Non oso azzardarmi in una retorica, noiosa e magari persino inutile analisi letteraria per questa nuova raccolta poetica di Vito Davoli. E forse già il titolo, Carne e sangue, dovrebbe sconsigliare un simile approccio. Ho anche pensato che un titolo come questo corra davvero il rischio di essere un deterrente per lettori che hanno della poesia una visione idealizzata ed eterea.
Addentrandomi in questo corpo poetico, attraversando le fibre dei suoi muscoli e scorrendo nel suo sistema venoso, ho avuto come la percezione di una sorta di viaggio di destrutturazione e di ricomposizione della materia poetica, come se l’autore si volesse in qualche modo disfare da tutto ciò che ha appreso – o è stato costretto ad apprendere – ma allo stesso tempo volesse ricostruire un mondo poetico che non sprechi nemmeno una briciola del proprio vissuto, degli insegnamenti avuti, delle gioie, dei dolori, dei sogni, delle disillusioni.
Emergono nei versi molti richiami classici, che interagiscono con un sapore “rock” e attuale che dà il ritmo ai testi, come si volessero integrare tra loro tempi e vissuti passati, presenti e futuri.

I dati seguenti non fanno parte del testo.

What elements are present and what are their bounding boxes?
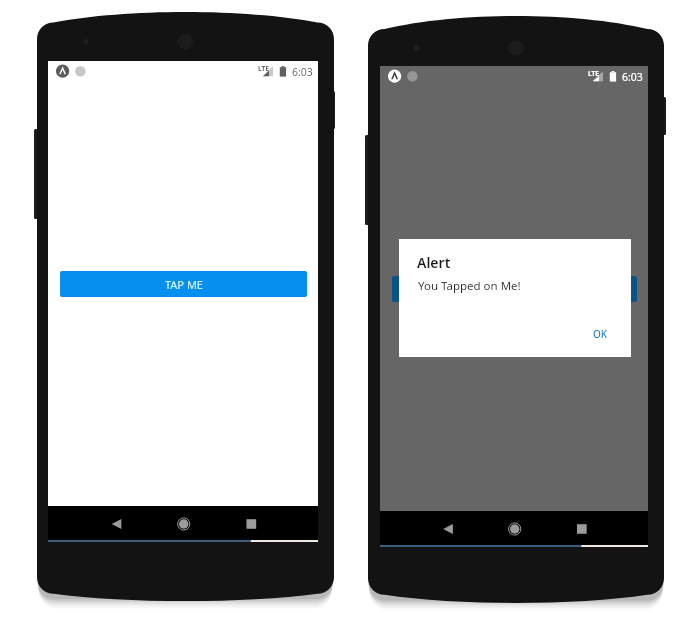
button[interactable]: Home — [469, 511, 558, 545]
staticText: 6:03 — [292, 65, 313, 79]
button[interactable]: TAP ME — [60, 271, 307, 297]
button[interactable]: Recents — [228, 506, 318, 540]
staticText: Alert — [417, 253, 451, 272]
button[interactable] — [392, 276, 637, 302]
staticText: TAP ME — [165, 277, 203, 292]
button[interactable]: Back — [48, 506, 138, 540]
staticText: OK — [593, 327, 608, 341]
button[interactable]: Back — [380, 511, 469, 545]
staticText: LTE — [258, 64, 269, 73]
staticText: You Tapped on Me! — [418, 278, 521, 294]
button[interactable]: Home — [138, 506, 228, 540]
button[interactable]: OK — [579, 321, 619, 347]
staticText: 6:03 — [622, 70, 643, 84]
staticText: LTE — [588, 69, 599, 78]
button[interactable]: Recents — [559, 511, 648, 545]
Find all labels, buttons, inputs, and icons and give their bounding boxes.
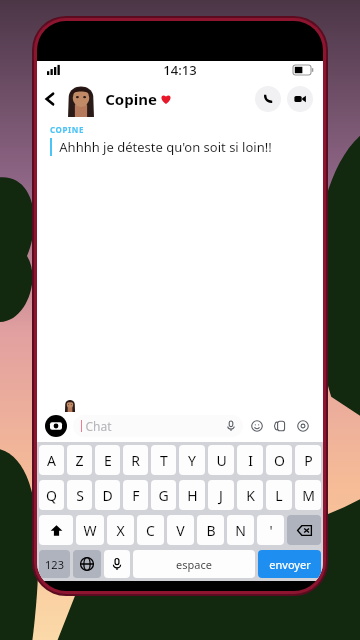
button[interactable]: M [295, 480, 321, 510]
button[interactable]: F [123, 480, 148, 510]
button[interactable]: S [67, 480, 92, 510]
staticText: C [146, 521, 155, 540]
button[interactable]: Location [294, 417, 312, 435]
button[interactable]: N [227, 515, 254, 545]
staticText: A [47, 451, 56, 470]
button[interactable]: B [197, 515, 224, 545]
staticText: COPINE [50, 124, 84, 135]
staticText: Chat [85, 418, 112, 434]
button[interactable]: L [266, 480, 292, 510]
button[interactable]: envoyer [258, 550, 321, 578]
staticText: K [246, 486, 255, 505]
staticText: U [216, 451, 227, 470]
button[interactable]: Shift [39, 515, 73, 545]
staticText: 14:13 [163, 61, 197, 79]
staticText: X [116, 521, 125, 540]
button[interactable]: D [95, 480, 120, 510]
button[interactable]: H [179, 480, 205, 510]
button[interactable]: Chat [73, 415, 243, 437]
button[interactable]: K [237, 480, 263, 510]
staticText: J [219, 486, 223, 505]
staticText: Z [75, 451, 84, 470]
staticText: L [275, 486, 283, 505]
staticText: O [274, 451, 285, 470]
staticText: 123 [45, 557, 64, 572]
staticText: R [131, 451, 140, 470]
button[interactable]: Z [67, 445, 92, 475]
button[interactable]: Q [39, 480, 64, 510]
button[interactable]: Stickers [271, 417, 289, 435]
button[interactable]: Video call [287, 86, 313, 112]
button[interactable]: U [208, 445, 234, 475]
button[interactable]: V [167, 515, 194, 545]
button[interactable]: Call [255, 86, 281, 112]
staticText: V [176, 521, 185, 540]
button[interactable]: W [76, 515, 104, 545]
staticText: envoyer [269, 557, 311, 572]
staticText: Ahhhh je déteste qu'on soit si loin!! [59, 138, 272, 156]
button[interactable]: Copine [105, 89, 172, 109]
staticText: Copine [105, 89, 157, 109]
button[interactable]: A [39, 445, 64, 475]
button[interactable]: P [295, 445, 321, 475]
staticText: espace [176, 557, 212, 572]
button[interactable]: G [151, 480, 176, 510]
button[interactable]: X [107, 515, 134, 545]
button[interactable]: J [208, 480, 234, 510]
staticText: I [248, 451, 253, 470]
staticText: W [83, 521, 97, 540]
button[interactable]: Dictate [104, 550, 130, 578]
staticText: F [132, 486, 140, 505]
button[interactable]: Emoji [248, 417, 266, 435]
button[interactable]: Numbers [39, 550, 70, 578]
staticText: E [104, 451, 112, 470]
staticText: B [206, 521, 216, 540]
button[interactable]: ' [257, 515, 284, 545]
button[interactable]: T [151, 445, 176, 475]
button[interactable]: Camera [45, 415, 67, 437]
staticText: ' [269, 521, 273, 540]
button[interactable]: Language [73, 550, 101, 578]
staticText: S [76, 486, 84, 505]
staticText: N [235, 521, 246, 540]
button[interactable]: Back [37, 79, 63, 119]
button[interactable]: I [237, 445, 263, 475]
staticText: T [160, 451, 168, 470]
staticText: M [302, 486, 315, 505]
button[interactable]: Backspace [287, 515, 321, 545]
button[interactable]: C [137, 515, 164, 545]
staticText: Q [46, 486, 57, 505]
staticText: G [158, 486, 169, 505]
button[interactable]: R [123, 445, 148, 475]
staticText: D [102, 486, 113, 505]
staticText: Y [188, 451, 196, 470]
button[interactable]: espace [133, 550, 255, 578]
button[interactable]: E [95, 445, 120, 475]
button[interactable]: Voice note [223, 418, 239, 434]
button[interactable]: O [266, 445, 292, 475]
button[interactable]: Y [179, 445, 205, 475]
staticText: H [187, 486, 198, 505]
staticText: P [304, 451, 313, 470]
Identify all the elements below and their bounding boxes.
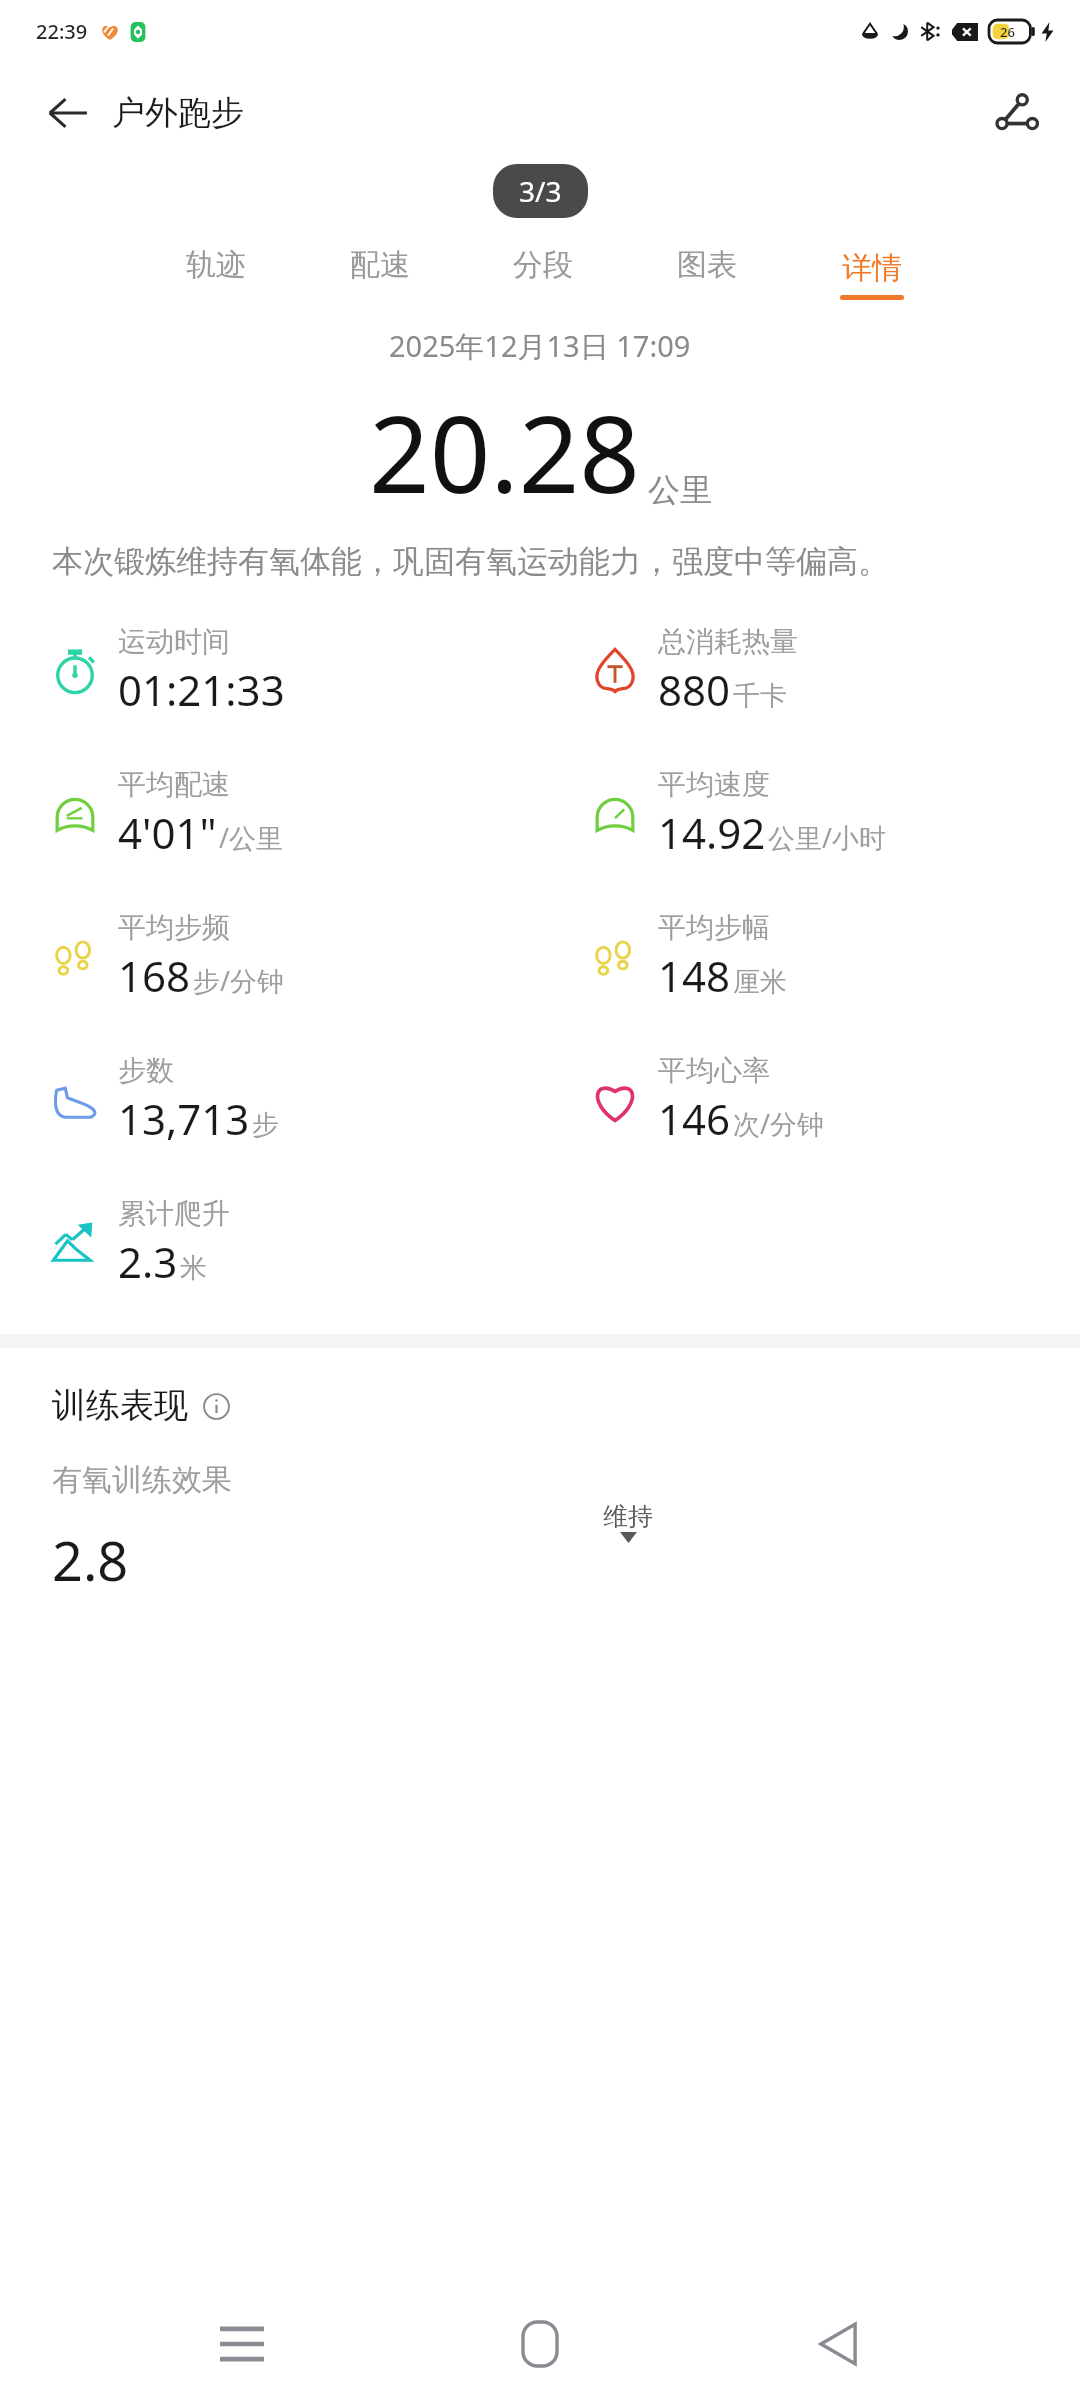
button[interactable]: 配速 <box>350 246 410 300</box>
staticText: 详情 <box>842 249 902 287</box>
staticText: 168 <box>118 947 191 1004</box>
button[interactable]: 图表 <box>677 246 737 300</box>
button[interactable]: 累计爬升 <box>0 1171 540 1314</box>
staticText: 平均心率 <box>658 1053 770 1088</box>
button[interactable]: 平均步频 <box>0 885 540 1028</box>
button[interactable]: 总消耗热量 <box>540 599 1080 742</box>
button[interactable]: 轨迹 <box>186 246 246 300</box>
staticText: 20.28 <box>369 380 640 524</box>
staticText: 13,713 <box>118 1090 250 1147</box>
button[interactable]: 平均配速 <box>0 742 540 885</box>
button[interactable]: 平均心率 <box>540 1028 1080 1171</box>
staticText: 2.3 <box>118 1233 178 1290</box>
staticText: 平均步频 <box>118 910 230 945</box>
staticText: 步数 <box>118 1053 174 1088</box>
staticText: 平均配速 <box>118 767 230 802</box>
staticText: 次/分钟 <box>733 1105 825 1142</box>
staticText: 公里 <box>648 470 712 510</box>
button[interactable]: 平均步幅 <box>540 885 1080 1028</box>
staticText: 米 <box>180 1251 207 1285</box>
staticText: 146 <box>658 1090 731 1147</box>
staticText: 维持 <box>603 1501 653 1532</box>
staticText: 有氧训练效果 <box>52 1461 232 1499</box>
staticText: 本次锻炼维持有氧体能，巩固有氧运动能力，强度中等偏高。 <box>52 542 1028 581</box>
staticText: 平均速度 <box>658 767 770 802</box>
button[interactable]: Share <box>984 80 1050 146</box>
button[interactable]: Home <box>484 2288 596 2400</box>
staticText: 运动时间 <box>118 624 230 659</box>
button[interactable]: 分段 <box>513 246 573 300</box>
staticText: 分段 <box>513 246 573 284</box>
staticText: 公里/小时 <box>768 819 887 856</box>
staticText: 2025年12月13日 17:09 <box>389 326 691 366</box>
staticText: 148 <box>658 947 731 1004</box>
staticText: 轨迹 <box>186 246 246 284</box>
staticText: /公里 <box>219 819 284 856</box>
staticText: 步 <box>252 1108 279 1142</box>
staticText: 4'01" <box>118 804 217 861</box>
button[interactable]: Info <box>200 1390 232 1422</box>
button[interactable]: Back <box>38 83 98 143</box>
staticText: 训练表现 <box>52 1384 188 1427</box>
staticText: 2.8 <box>52 1523 129 1597</box>
staticText: 3/3 <box>519 172 562 210</box>
button[interactable]: 步数 <box>0 1028 540 1171</box>
staticText: 户外跑步 <box>112 92 244 134</box>
staticText: 配速 <box>350 246 410 284</box>
staticText: 累计爬升 <box>118 1196 230 1231</box>
button[interactable]: Recent apps <box>186 2288 298 2400</box>
staticText: 01:21:33 <box>118 661 285 718</box>
staticText: 图表 <box>677 246 737 284</box>
button[interactable]: 平均速度 <box>540 742 1080 885</box>
staticText: 880 <box>658 661 731 718</box>
staticText: 千卡 <box>733 679 787 713</box>
staticText: 厘米 <box>733 965 787 999</box>
staticText: 14.92 <box>658 804 766 861</box>
staticText: 26 <box>1000 23 1015 41</box>
button[interactable]: 运动时间 <box>0 599 540 742</box>
button[interactable]: Back <box>782 2288 894 2400</box>
staticText: 总消耗热量 <box>658 624 798 659</box>
staticText: 22:39 <box>36 18 88 45</box>
staticText: 平均步幅 <box>658 910 770 945</box>
staticText: 步/分钟 <box>193 962 285 999</box>
button[interactable]: 详情 <box>840 249 904 300</box>
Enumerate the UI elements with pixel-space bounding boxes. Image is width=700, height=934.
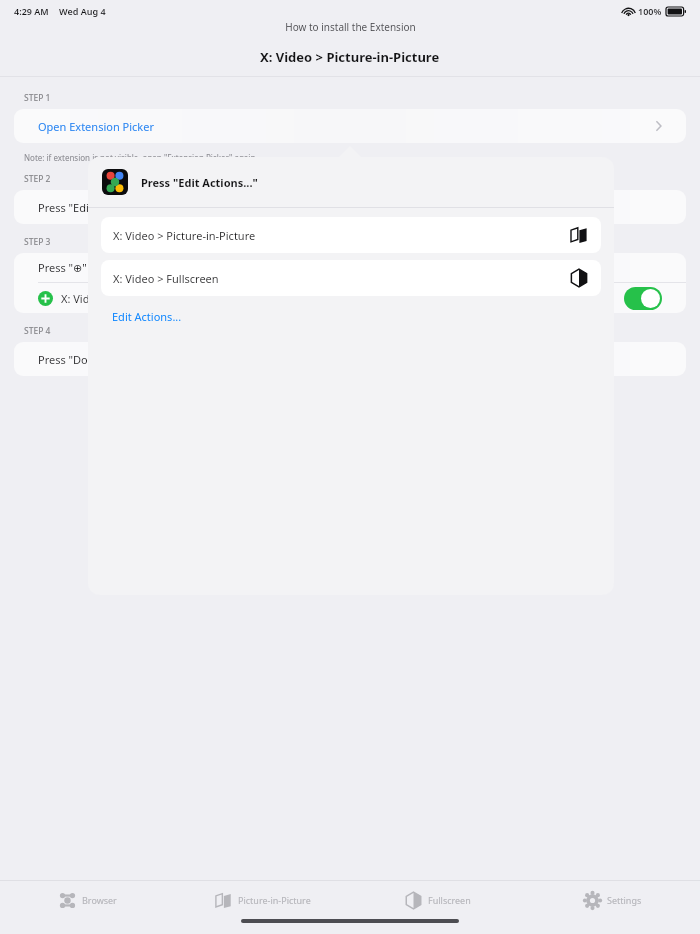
- button[interactable]: Press "⊕" to enable extension: [14, 253, 686, 313]
- staticText: STEP 3: [24, 236, 51, 248]
- staticText: Press "Done": [38, 352, 106, 367]
- button[interactable]: Press "Edit Actions...": [14, 190, 686, 224]
- button[interactable]: X: Video > Fullscreen: [101, 260, 601, 296]
- staticText: X: Video > Picture-in-Picture: [113, 228, 256, 243]
- staticText: Settings: [607, 894, 642, 906]
- staticText: X: Video > Fullscreen: [113, 271, 219, 286]
- staticText: Browser: [82, 894, 117, 906]
- button[interactable]: Browser: [0, 881, 175, 919]
- button[interactable]: Fullscreen: [350, 881, 525, 919]
- staticText: How to install the Extension: [285, 20, 416, 34]
- staticText: X: Video > Picture-in-Picture: [260, 48, 440, 66]
- staticText: Wed Aug 4: [59, 5, 106, 17]
- staticText: STEP 4: [24, 325, 51, 337]
- staticText: Note: if extension is not visible, open …: [24, 152, 256, 163]
- staticText: Fullscreen: [428, 894, 471, 906]
- staticText: STEP 2: [24, 173, 51, 185]
- staticText: STEP 1: [24, 92, 51, 104]
- staticText: 4:29 AM: [14, 5, 49, 17]
- button[interactable]: Toggle extension: [624, 287, 662, 310]
- button[interactable]: Settings: [525, 881, 700, 919]
- staticText: 100%: [638, 5, 662, 17]
- staticText: Edit Actions...: [112, 309, 182, 324]
- staticText: Press "Edit Actions...": [38, 200, 147, 215]
- button[interactable]: Press "Done": [14, 342, 686, 376]
- staticText: Press "⊕" to enable extension: [38, 260, 192, 275]
- button[interactable]: X: Video > Picture-in-Picture: [101, 217, 601, 253]
- button[interactable]: Edit Actions...: [88, 302, 614, 330]
- staticText: X: Video > Picture-in-Picture: [61, 291, 204, 306]
- staticText: Open Extension Picker: [38, 119, 154, 134]
- staticText: Press "Edit Actions...": [141, 175, 258, 190]
- button[interactable]: Picture-in-Picture: [175, 881, 350, 919]
- staticText: Picture-in-Picture: [238, 894, 311, 906]
- button[interactable]: Open Extension Picker: [14, 109, 686, 143]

Come se la musicalità classica e la ritmica moderna diventassero un tutt’uno inscindibile, materiale e tangibile, fatto, appunto, di carne e di sangue. Non uno spirito indistinto, ma un corpo pulsante di poesia.
Leggendo i versi di Vito, pagina dopo pagina, sono come tornato ai tempi in cui manipolavo la materia, cercando in essa qualcosa che avesse un senso o una risposta concreta alle mie domande teoriche. Ed è stato come tornare seduto al tornio di quel vecchio istituto statale d’arte romano di via del Frantoio, mentre circondavo con le mani una palla d'argilla, dandogli una forma mai doma e sempre diversa, che ogni volta cresceva, si allargava, si restringeva, cambiava, a volte si rompeva. E come in quel tornio potevo sentire la consistenza e il profumo della creta, così ora ho potuto percepire la carnalità e lo scorrere vivo del sangue nelle poesie di questa raccolta materica.
Credo che questo lavoro sia come il frutto di un parto dopo un lungo travaglio, dove Vito Davoli non ha solo e semplicemente scritto un libro di poesie, ma ha anche costruito il vaso della sua esistenza con le sue stesse mani. Un vaso da cui poter spillare versi, morsi di carne e sorsi di sangue. Perciò non posso che dirgli grazie per avermi saziato e regalato questa sbornia tanto generosa.